10/08/2016

Le bar du coin : on est seulement malheureux au point de départ


Emile Bernard - Au Café de Paris, date inconnue 
Huile sur carton 
Collection privée


Le soir venu, je me rends dans une gargote sur un boulevard noir de monde, je m’installe aussitôt à une table contre la vitre et pendant des heures je regarde les gens passer. Si je m’ennuie ? Au contraire, je m’amuse follement. Vous croyez que j’observe l’accoutrement des gens et que j’invente des histoires ? Pas du tout ! Alors vous allez me demander : comment vous amusez-vous ? Comment je m’amuse ? Je songe à la mort, à la vieillesse, aux guerres à venir… Plus je suis envahi de pensées sombres, plus je m’amuse. Les gens sont tous méchants.

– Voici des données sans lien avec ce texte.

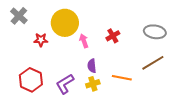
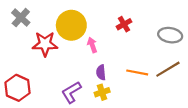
red cross: (113, 36) -> (124, 24), moved
red star: (41, 40) -> (45, 44), size x1.6
orange line: (122, 78) -> (137, 72), moved
red hexagon: (31, 80) -> (18, 88), moved

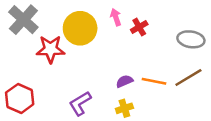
gray cross: (21, 18) -> (23, 20), size x1.4
pink arrow: (92, 45) -> (116, 17), moved
purple semicircle: (101, 72) -> (124, 81), moved, turned 72
yellow cross: (102, 92) -> (124, 108), moved

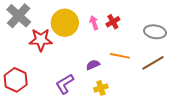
pink arrow: (116, 17) -> (94, 23), moved
purple semicircle: (124, 81) -> (93, 65), moved
orange line: (154, 81) -> (120, 56), moved

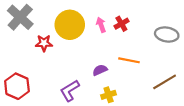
red star: (41, 40) -> (44, 43), size x0.7
brown line: (153, 63) -> (165, 82), moved

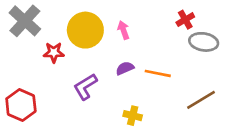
red cross: (121, 24) -> (185, 20), moved
purple semicircle: (100, 70) -> (125, 68), moved
purple L-shape: (70, 91) -> (85, 87), moved
yellow cross: (109, 95) -> (133, 116), turned 32

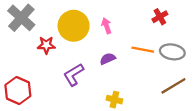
gray ellipse: (204, 42) -> (172, 52), moved
orange line: (158, 73) -> (143, 50), moved

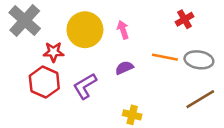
red hexagon: (18, 90) -> (44, 82), moved

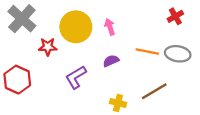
red cross: (185, 19) -> (175, 16), moved
red hexagon: (44, 82) -> (17, 80), moved
brown line: (200, 99) -> (154, 91), moved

La vie est vaine. L’amour est une sottise. Et ainsi de suite. Mais comment s’amuser avec des pensées pareilles ? Rien n’est jamais tout noir. Cherchez, vous trouverez. Moi j’ai trouvé le plus difficile : le remède contre la mort ! J’imagine que je ne vais pas mourir et ça marche. Disons qu’après avoir eu plein de sombres pensées, on atteint un monde tout frais, tout gai, tout heureux. On est seulement malheureux au point de départ. Il ne faut donc pas s’en faire, on est comme avant. Insouciant, joyeux…

Sait Faik Abasiyanik, Le Café du coin, 1950
trad. du turc par Rosie Pinhas-Delpuech, Bleu autour éd. 2013

En remerciant François Durif

1 commentaire:

Tororo a dit…

On est contents de vous revoir, les chats! Et c'est super-gentil d'avoir ramené de vos vacances un remède contre la mort (miam!).